Start of Block

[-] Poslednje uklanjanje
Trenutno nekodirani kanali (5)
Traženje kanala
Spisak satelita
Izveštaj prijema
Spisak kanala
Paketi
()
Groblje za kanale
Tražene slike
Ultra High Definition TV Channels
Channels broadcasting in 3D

End of Block
Start of Block

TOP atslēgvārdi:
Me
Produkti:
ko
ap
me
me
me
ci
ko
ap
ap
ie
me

End of Block

### REQUIRED ACTION
From the records above, transcribe exactly the run of lines that opens with the line holding "[-] Poslednje uklanjanje" and closes with the line holding "Channels broadcasting in 3D", both included.

### REPLY
[-] Poslednje uklanjanje
Trenutno nekodirani kanali (5)
Traženje kanala
Spisak satelita
Izveštaj prijema
Spisak kanala
Paketi
()
Groblje za kanale
Tražene slike
Ultra High Definition TV Channels
Channels broadcasting in 3D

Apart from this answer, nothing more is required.